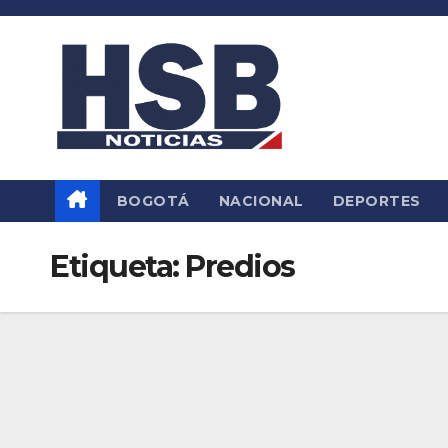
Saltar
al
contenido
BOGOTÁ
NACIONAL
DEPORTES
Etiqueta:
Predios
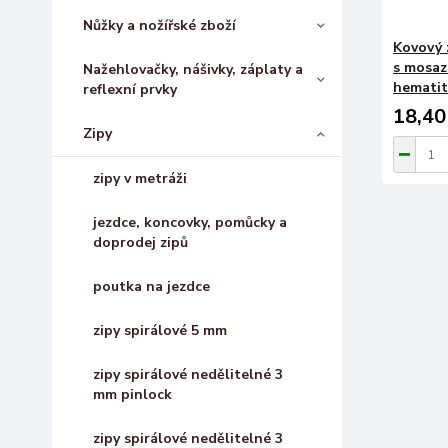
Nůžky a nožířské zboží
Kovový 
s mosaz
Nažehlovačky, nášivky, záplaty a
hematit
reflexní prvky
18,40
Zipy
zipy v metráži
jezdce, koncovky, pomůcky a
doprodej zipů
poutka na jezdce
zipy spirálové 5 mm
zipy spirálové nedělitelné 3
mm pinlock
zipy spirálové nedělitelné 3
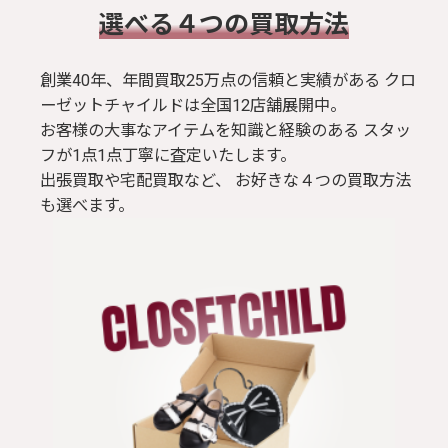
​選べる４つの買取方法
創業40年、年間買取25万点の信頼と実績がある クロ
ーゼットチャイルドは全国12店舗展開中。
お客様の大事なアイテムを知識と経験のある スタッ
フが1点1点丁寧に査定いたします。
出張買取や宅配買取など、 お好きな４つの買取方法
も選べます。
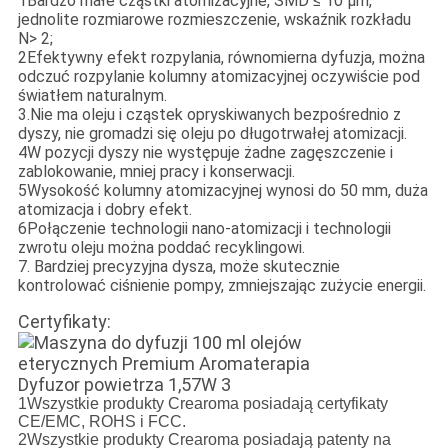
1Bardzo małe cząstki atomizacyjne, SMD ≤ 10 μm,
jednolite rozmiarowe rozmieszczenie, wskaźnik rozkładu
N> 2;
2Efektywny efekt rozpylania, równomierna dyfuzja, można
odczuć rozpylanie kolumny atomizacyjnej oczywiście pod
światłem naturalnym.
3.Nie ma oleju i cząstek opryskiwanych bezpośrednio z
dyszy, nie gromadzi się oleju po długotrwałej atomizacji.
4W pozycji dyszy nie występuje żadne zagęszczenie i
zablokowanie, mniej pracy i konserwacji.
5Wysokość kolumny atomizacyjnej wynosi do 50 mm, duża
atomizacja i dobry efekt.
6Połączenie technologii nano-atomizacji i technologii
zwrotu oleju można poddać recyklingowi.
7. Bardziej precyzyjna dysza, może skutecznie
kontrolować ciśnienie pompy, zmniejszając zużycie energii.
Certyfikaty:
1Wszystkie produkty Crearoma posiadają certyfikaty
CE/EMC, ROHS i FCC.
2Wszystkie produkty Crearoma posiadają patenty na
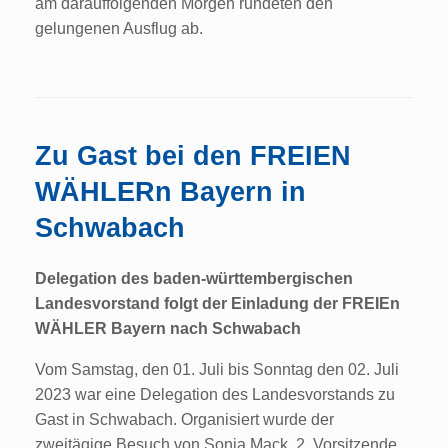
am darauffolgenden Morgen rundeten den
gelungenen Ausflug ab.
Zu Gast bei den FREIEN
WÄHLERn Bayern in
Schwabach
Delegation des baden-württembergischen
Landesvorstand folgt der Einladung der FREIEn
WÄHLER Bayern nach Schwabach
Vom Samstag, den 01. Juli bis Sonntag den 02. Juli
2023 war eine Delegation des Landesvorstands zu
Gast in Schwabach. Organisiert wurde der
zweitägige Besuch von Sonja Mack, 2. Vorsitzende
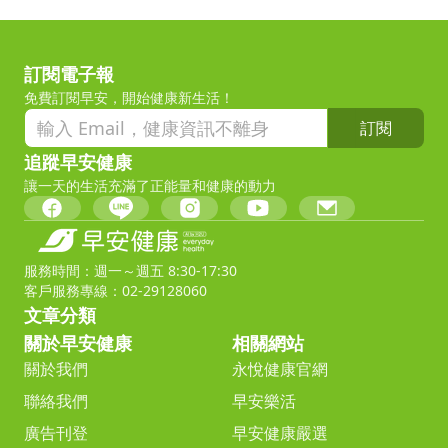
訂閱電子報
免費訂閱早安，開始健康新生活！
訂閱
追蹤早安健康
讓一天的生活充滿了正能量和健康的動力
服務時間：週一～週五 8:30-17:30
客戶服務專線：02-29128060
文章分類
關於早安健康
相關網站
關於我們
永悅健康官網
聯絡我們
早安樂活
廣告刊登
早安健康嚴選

-.-.-

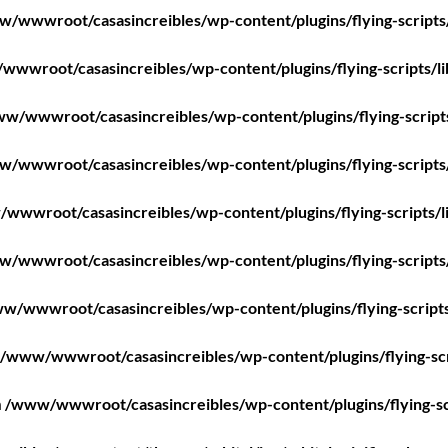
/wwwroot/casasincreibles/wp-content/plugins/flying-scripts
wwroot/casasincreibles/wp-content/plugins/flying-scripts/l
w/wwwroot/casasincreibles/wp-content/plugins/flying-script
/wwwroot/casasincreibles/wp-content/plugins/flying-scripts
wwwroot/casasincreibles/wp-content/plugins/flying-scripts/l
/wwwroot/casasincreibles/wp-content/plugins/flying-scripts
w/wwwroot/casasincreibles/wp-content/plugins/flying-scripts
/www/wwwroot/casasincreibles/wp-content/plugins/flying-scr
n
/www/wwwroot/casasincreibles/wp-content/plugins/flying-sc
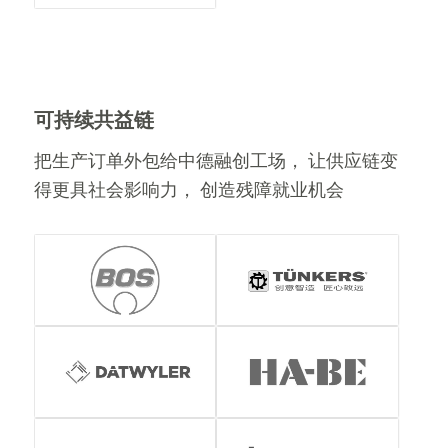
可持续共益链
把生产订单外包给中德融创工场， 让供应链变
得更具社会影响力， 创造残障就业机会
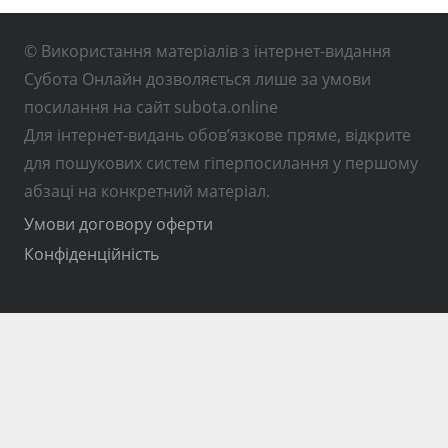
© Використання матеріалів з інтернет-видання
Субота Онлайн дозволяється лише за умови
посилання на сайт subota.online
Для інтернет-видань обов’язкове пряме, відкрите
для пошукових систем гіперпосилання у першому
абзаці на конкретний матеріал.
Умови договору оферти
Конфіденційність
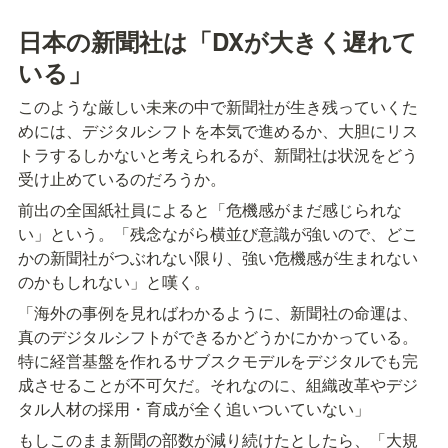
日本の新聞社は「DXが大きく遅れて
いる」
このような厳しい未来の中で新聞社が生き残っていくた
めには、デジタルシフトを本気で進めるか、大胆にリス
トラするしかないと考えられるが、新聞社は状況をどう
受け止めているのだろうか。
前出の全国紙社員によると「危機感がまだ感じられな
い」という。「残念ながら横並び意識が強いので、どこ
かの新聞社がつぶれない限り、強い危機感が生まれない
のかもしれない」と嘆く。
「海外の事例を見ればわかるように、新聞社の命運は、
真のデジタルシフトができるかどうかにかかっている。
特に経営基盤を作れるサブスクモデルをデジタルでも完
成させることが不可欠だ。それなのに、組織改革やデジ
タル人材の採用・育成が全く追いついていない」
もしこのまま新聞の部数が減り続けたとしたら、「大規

-.-.-

**Work to be completed:** For the entries shown above, tally every line containing the word "można". Report the tally and nothing else.

**Expected output:** 2